During her time at home, Belfit had what she describes as “a lot of philosophical debates” with herself. While she said she prefers “structure” to free time, the recuperation period gave her the ability to lift a lesson from her experience.
“Don’t be like me and skip your appointments like it’s your job because that’s something that I will never do again, but I used to like to do,” she said.
Her family also saw this as an opportunity to recount their blessings.
“It’s just scary as hell, and obviously it makes you stop and think about your children and appreciate your children every day when you see them more and more,” her father said. “Sometimes you take life for granted and you get busy when you’re working, but this made me stop and appreciate both my children and my wife, and not just take every day like it’s going to be there because it can turn on a dime and there doesn’t have to be a reason for it. It made me appreciate what I have so much more.”

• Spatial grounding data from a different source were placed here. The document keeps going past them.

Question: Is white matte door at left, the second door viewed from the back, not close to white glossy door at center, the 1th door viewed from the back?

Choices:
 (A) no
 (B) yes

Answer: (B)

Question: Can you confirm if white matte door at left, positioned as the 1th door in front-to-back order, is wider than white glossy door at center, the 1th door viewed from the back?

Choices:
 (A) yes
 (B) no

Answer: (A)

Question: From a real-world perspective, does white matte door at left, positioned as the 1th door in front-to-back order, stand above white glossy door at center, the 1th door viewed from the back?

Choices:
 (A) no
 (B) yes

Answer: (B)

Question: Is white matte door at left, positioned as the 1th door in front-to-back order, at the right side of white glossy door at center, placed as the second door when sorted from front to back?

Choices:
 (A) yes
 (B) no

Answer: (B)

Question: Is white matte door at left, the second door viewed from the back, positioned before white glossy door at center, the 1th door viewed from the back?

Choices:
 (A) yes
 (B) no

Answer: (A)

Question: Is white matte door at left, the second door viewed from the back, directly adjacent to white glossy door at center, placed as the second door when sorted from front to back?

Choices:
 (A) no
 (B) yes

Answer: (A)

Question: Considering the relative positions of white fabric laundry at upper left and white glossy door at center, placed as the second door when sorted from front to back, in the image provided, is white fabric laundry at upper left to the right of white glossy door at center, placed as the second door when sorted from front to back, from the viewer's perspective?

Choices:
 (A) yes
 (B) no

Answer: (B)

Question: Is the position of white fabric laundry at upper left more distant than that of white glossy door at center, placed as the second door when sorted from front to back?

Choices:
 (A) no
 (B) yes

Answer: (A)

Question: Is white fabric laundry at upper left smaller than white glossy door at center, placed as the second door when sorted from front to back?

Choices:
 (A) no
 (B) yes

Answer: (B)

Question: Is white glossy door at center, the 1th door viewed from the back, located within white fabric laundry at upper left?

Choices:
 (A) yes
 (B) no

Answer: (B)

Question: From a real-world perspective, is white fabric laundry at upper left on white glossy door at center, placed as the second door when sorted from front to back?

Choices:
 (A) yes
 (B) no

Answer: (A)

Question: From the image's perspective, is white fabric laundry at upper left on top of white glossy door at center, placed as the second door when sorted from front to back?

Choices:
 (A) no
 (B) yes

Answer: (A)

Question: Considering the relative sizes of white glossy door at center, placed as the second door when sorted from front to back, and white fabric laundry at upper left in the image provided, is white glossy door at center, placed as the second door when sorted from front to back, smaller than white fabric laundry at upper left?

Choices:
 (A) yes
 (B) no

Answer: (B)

College students should be particularly aware of their susceptibility to tumors, not because they are common but rather since they are still possible, she said.
“I think [the best way to detect tumors is] just paying closer attention than we tend to do,” she said. “There’s the whole ‘I’m invincible’ general attitude that goes on at most colleges, especially this one. I think just paying attention is the best thing anyone can do.”
In January, she returned to classes with hopes of becoming a neurologist. Although she has dropped her second major, behavioral neuroscience, Belfit said she can now relate to future patients from the vantage point of experience.
“I think it’s very comforting for a patient to hear, ‘I’ve gone through this’ from someone in a position of authority, because you can hear from a doctor, ‘I’ve had many patients that have gone through this and they were fine.'”
Stephen Belfit said as his daughter went through the operation, he could foresee her using the experience in a future job.
“When she had the operation, my wife and I spoke about it several times and I told her, ‘She’s going to use this and go into this field somehow, just knowing her personality, just having the experience of going through this, she’ll take it a step further in terms of her education,'” he said. “Prior to this she was going to apply to the neuroscience department at Brigham and Women’s for a co-op job and we told Dr. Black that when we met with him. He said that when it’s over to let him know and he’ll set something up. I could see the handwriting on the wall at that point.”